Code Generation

I’ve spent much of this week moving from a hand crafted prototype to a code generated version of the same code. The code is all repetitive boiler plate, sort of like the stuff that MIDL generates for you. The code generated version is considerably better code and has evolved faster than the hand written code because I was free to adapt and improve the code at the “single entity” level whereas when I was prototyping the code all improvements needed to be made to all of the entities involved. Now that the code generator knows how to generate each of the entities I only need to refactor the template… Fairly obvious stuff but I’m wondering if I shouldn’t have opted for generating the code earlier rather than later.

The biggest challenge for me was to make sure that my code generator was like MIDL rather than being like a Visual Studio App Wizard. Requirement number 1 was that you should be able to run the code generator as part of the build with only the input file checked in to source control. If I needed to extend the code that was generated then that extension would be done in such a way that the extensions lived in separate files.
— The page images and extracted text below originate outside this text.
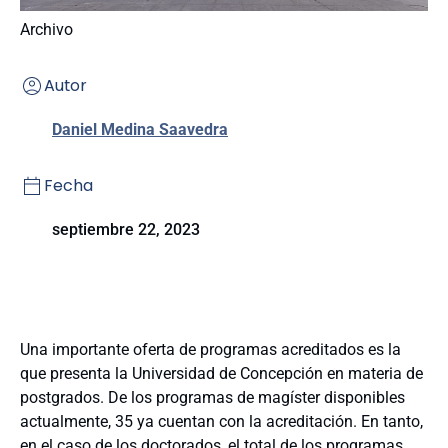
Archivo
Autor
Daniel Medina Saavedra
Fecha
septiembre 22, 2023
Una importante oferta de programas acreditados es la
que presenta la Universidad de Concepción en materia de
postgrados. De los programas de magíster disponibles
actualmente, 35 ya cuentan con la acreditación. En tanto,
en el caso de los doctorados, el total de los programas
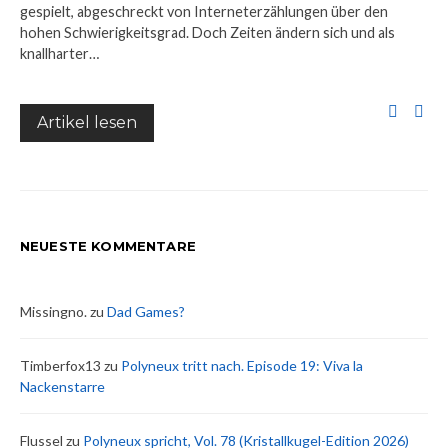
gespielt, abgeschreckt von Interneterzählungen über den
hohen Schwierigkeitsgrad. Doch Zeiten ändern sich und als
knallharter…
Artikel lesen
NEUESTE KOMMENTARE
Missingno.
zu
Dad Games?
Timberfox13
zu
Polyneux tritt nach. Episode 19: Viva la
Nackenstarre
Flussel
zu
Polyneux spricht, Vol. 78 (Kristallkugel-Edition 2026)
This was important because I’m pretty sure that I won’t get the code generator right first time so I envisage that I’ll be updating it and re-running it over and over again. I didn’t want that to affect the work I was doing that uses the generated code, and besides, it would just be laziness if the tool didn’t work this way.

Requirement number 2 was that we minimise the amount of duplicate code that the generator generates. The generator could rely on the generated code being linked with library code and so anything that was identical between the code generated by two different input files shouldn’t be generated and should be in a library.

Number 3 was that the code shouldn’t be ugly. ;) It should look just like code that has been hand written. This was the easy one.

I had a quick look at a few tools and decided that they were all too complex for what I wanted so I rolled my own. My input language is C++, my output language is C++ and the templates themselves are C++. Possibly not the most inspired choice for the template language but it works and it was quick to write because I don’t find writing C++ hard and I’m supported by a vast library of well tested code that I use every day…

The good news is that I’ve achieved my goals quicker than I expected and the ability to generate the boiler plate code has meant that the project has leapt ahead; but that was always the plan. What was interesting is that writing the code generator made me think about how I write code, but more about that in another posting.